出典 日本年金機構「国民年金保険料の前納」 / 2026年9月時点の情報

四つの言い分を、一つずつ確かめてください。

  • A 前納の割引額は、口座振替のほうが大きい 正解

    通ります。同じ期間でも、納め方で差が出ます。

  • B 前納は、6カ月単位でしか選べない

    2年・1年・6カ月があり、早割もあります。

  • C 付加保険料には、前納の仕組みがない

    付加保険料にも、前納の表があります。

  • D 2年前納の割引額は、1年前納の2倍ちょうどになる

    4,510円の2倍は9,020円で、17,370円ではありません。

同じ期間でも、納め方で差が出ます。

知るお金の土台を作る★★★★

表で確かめられること

  • 1年前納 口座振替 4,510円 / 納付書払い 3,820円
  • 6カ月前納 口座振替 1,220円 / 納付書払い 870円
  • 2年前納 口座振替 17,370円 / 納付書払い 16,010円
  • 付加保険料にも前納の表がある(毎月400円)

当月末振替(早割)は口座振替にだけあり、割引額は60円。

1年前納なら口座振替4,510円に対し納付書払い3,820円、6カ月前納なら1,220円に対し870円、2年前納なら17,370円に対し16,010円で、いずれも口座振替のほうが大きくなっています。前納は2年・1年・6カ月があり、口座振替には当月末振替(早割)もあります。付加保険料にも前納の表があります。2年前納の割引17,370円は、1年前納4,510円の2倍(9,020円)ではありません。

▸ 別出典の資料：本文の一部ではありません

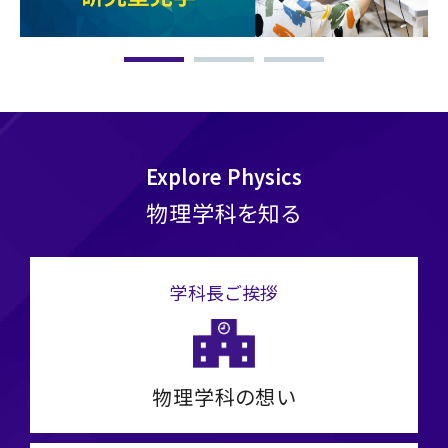
物理学科を知る
学科長ご挨拶
物理学科の想い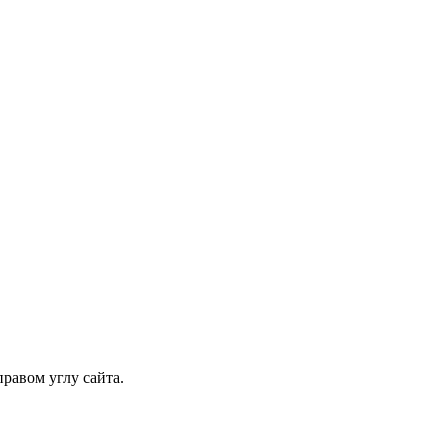
равом углу сайта.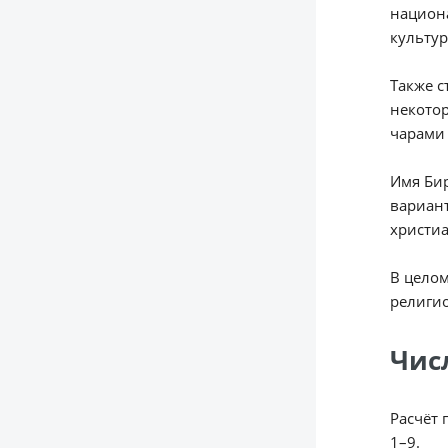
национа
культур
Также с
некотор
чарами
Имя Бир
вариант
христиа
В целом
религи
Чис
Расчёт 
1–9.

出典 日本年金機構「国民年金保険料の前納」 / 2026年9月時点の情報

わかる

仕組みや計算のしかたを確かめます。

今月の黒字は50,000円でした。来月、1年前納(口座振替)210,530円の請求があると分かりました。

この黒字だけで、足りますか。

  • A 足りる

    足りません。差は160,530円です。

  • B 足りない 正解

    正解です。160,530円だけ届きません。

  • C 同じ額になる

    同じ額にはなりません。

  • D 割引で足りる

    割引は4,510円で、差を埋めません。

160,530円だけ届きません。

わかるお金の土台を作る★★★
  • 今月の黒字(円)
  • 1年前納の納付額(口座振替、円)

差は160,530円。割引額の4,510円では埋まらない。黒字50,000円は、この回で置いた例。

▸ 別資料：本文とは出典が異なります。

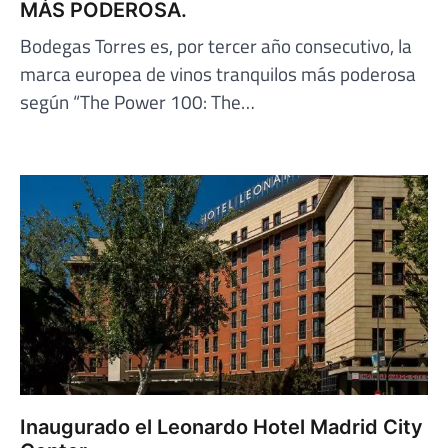
MÁS PODEROSA.
Bodegas Torres es, por tercer año consecutivo, la
marca europea de vinos tranquilos más poderosa
según “The Power 100: The…
Inaugurado el Leonardo Hotel Madrid City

50,000 − 210,530 = −160,530円。今月の黒字だけでは、まったく届きません。1年前納は割引が4,510円ありますが、割引があっても出ていく額は210,530円です。安いかどうかと、その月に払えるかどうかは別の話になります。今月余った50,000円を自由なお金と読むと、この請求が視野に入りません。

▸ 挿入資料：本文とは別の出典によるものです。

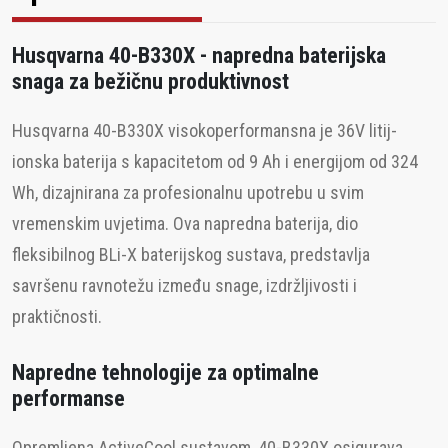
Husqvarna 40-B330X - napredna baterijska
snaga za bežičnu produktivnost
Husqvarna 40-B330X visokoperformansna je 36V litij-
ionska baterija s kapacitetom od 9 Ah i energijom od 324
Wh, dizajnirana za profesionalnu upotrebu u svim
vremenskim uvjetima. Ova napredna baterija, dio
fleksibilnog BLi-X baterijskog sustava, predstavlja
savršenu ravnotežu između snage, izdržljivosti i
praktičnosti.
Napredne tehnologije za optimalne
performanse
Opremljena ActiveCool sustavom, 40-B330X osigurava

出典 日本年金機構「国民年金保険料の前納」 / 2026年9月時点の情報

1年前納(口座振替)210,530円を、12で割って1か月あたりに直します。毎月納付は17,920円です。

1か月あたりで比べると、どうなりますか。

  • A 約376円 高い

    安いほうです。高くはなりません。

  • B 同じ額になる

    同じではありません。差があります。

  • C 約1,000円 安い

    1,000円ではありません。

  • D 約376円 安い 正解

    正解です。その差を12倍すると、4,510円になります。

その差を12倍すると、4,510円になります。

わかるお金の土台を作る★★★★
  • 毎月納付(円/月)
  • 1年前納を12で割った額(円/月)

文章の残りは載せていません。